Hendrik VII Rumpold

Hendrik VII Rumpold bijgenaamd de Middelste (circa 1350 - Bunzlau, 24 december 1395) was van 1369 tot 1378 hertog van Sagan en van 1369 tot 1395 hertog over de helft van Glogau, Steinau en Beuthen an der Oder. Hij behoorde tot de Silezische tak van het huis Piasten.

Hendrik VII Rumpold
1350-1395
Hertog van Sagan
Samen met Hendrik VI (1369-1378) en Hendrik VIII (1369-1378)
Periode 1369-1378
Voorganger Hendrik V
Opvolger Hendrik VI
Hertog van Glogau
Samen met Hendrik VI (1369-1378) en Hendrik VIII (1369-1378)
Periode 1369-1395
Voorganger Hendrik V
Opvolger Hendrik VIII
Vader Hendrik V de IJzeren
Moeder Anna van Płock

Levensloop bewerken

Hendrik VII was de tweede zoon van hertog Hendrik V de IJzeren van Sagan en diens echtgenote Anna, dochter van hertog Wenceslaus van Płock.

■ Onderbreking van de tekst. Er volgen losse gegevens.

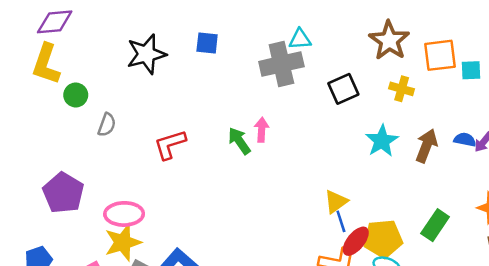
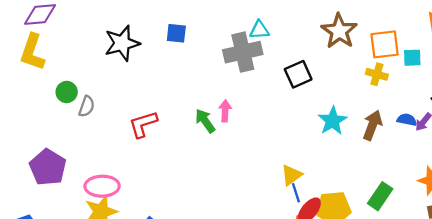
yellow cross: (402, 89) -> (377, 74), moved
green circle: (76, 95) -> (67, 92), moved

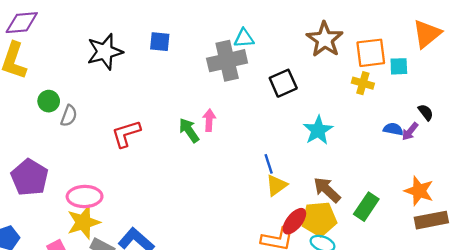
brown arrow: (372, 125) -> (327, 190), moved, turned -68
blue line: (296, 193) -> (269, 164), moved

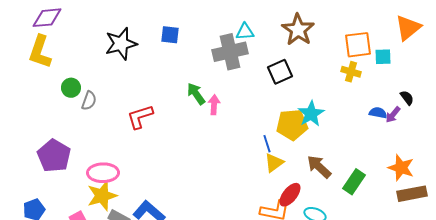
brown star: (325, 39) -> (298, 30), moved
green arrow: (189, 130) -> (196, 94), moved
yellow pentagon: (319, 219) -> (292, 125), moved

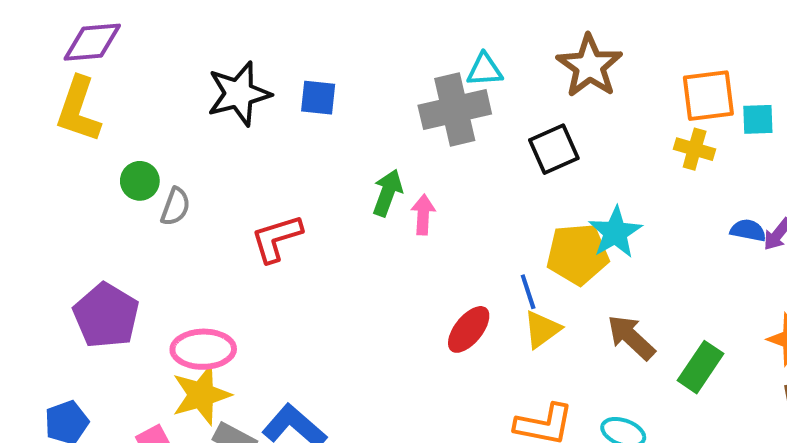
blue square: (170, 35) -> (318, 98), moved
green arrow: (196, 94) -> (387, 193), turned 55
red ellipse: (290, 195) -> (469, 329), moved

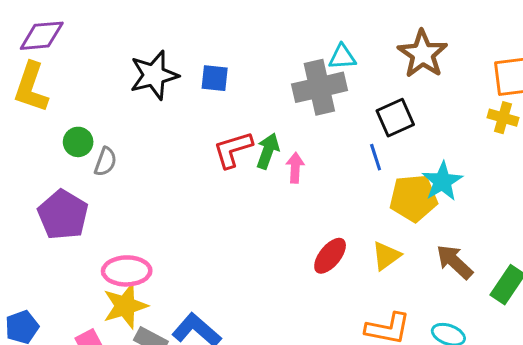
red L-shape: (277, 238) -> (233, 150), moved
blue line: (528, 292) -> (376, 157), moved
purple pentagon: (106, 316) -> (63, 215), moved

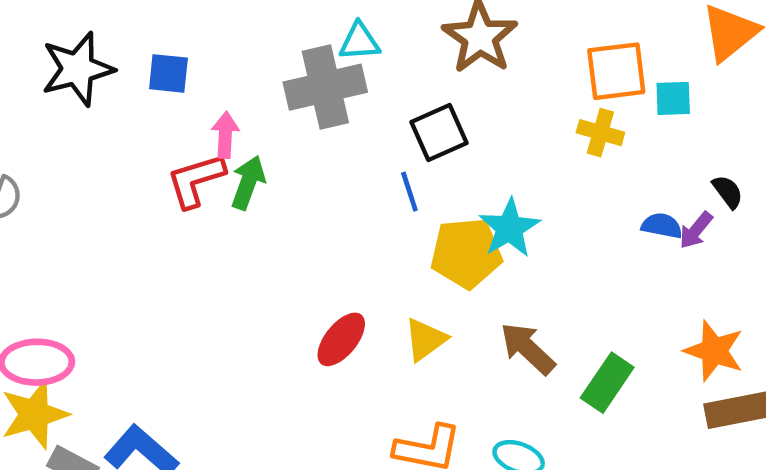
pink arrow: (295, 168) -> (225, 135), moved

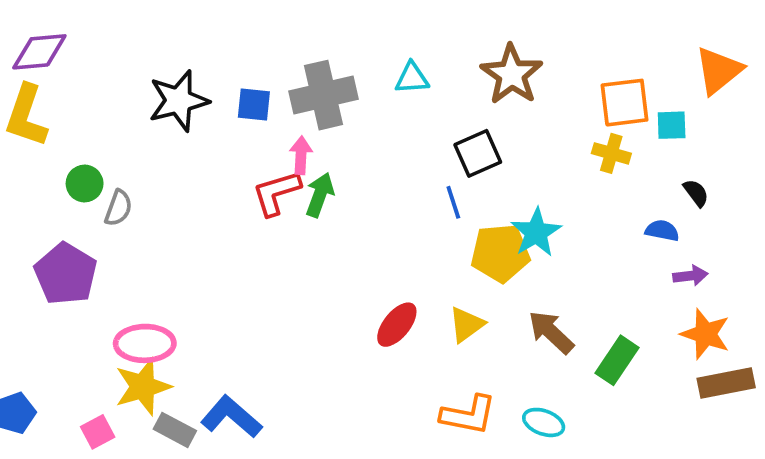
gray cross: (325, 87) -> (323, 95), moved
black semicircle: (728, 192) -> (696, 193), moved
purple arrow: (696, 230) -> (690, 276), moved, turned -136

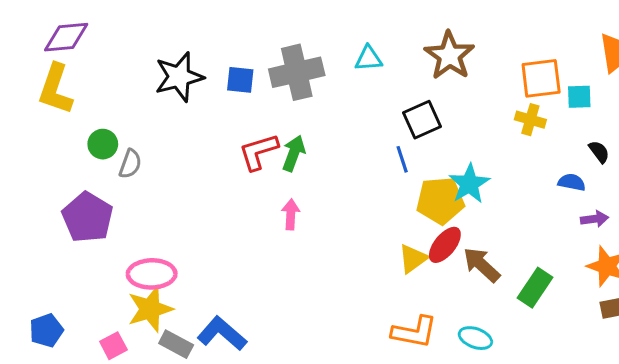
pink arrow: (301, 155) -> (291, 214), moved
red ellipse: (397, 325) -> (445, 245), moved

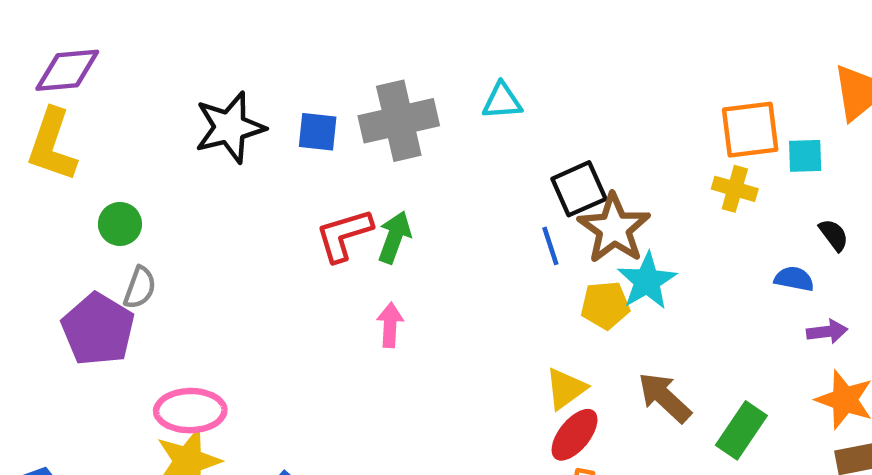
brown star: (449, 55) -> (614, 228), moved
gray semicircle: (130, 164) -> (140, 288), moved
yellow pentagon: (440, 201) -> (605, 305), size x0.7
red ellipse: (445, 245) -> (575, 435), moved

Na de dood van zijn vader in 1369 erfde hij samen met zijn oudere broer Hendrik VI de Oude en zijn jongere broer Hendrik VIII de Huismus de hertogdommen Sagan en Glogau. In 1378 werden hun gezamenlijke domeinen in drie verdeeld: Hendrik VII kreeg daarbij het oostelijke deel met de steden Glogau, Guhrau, Steinau en Beuthen an der Oder. Tijdens zijn regering had Hendrik VII nauwe contacten met hertog Koenraad II van Oels, die hem zowel financieel als militair ondersteunde.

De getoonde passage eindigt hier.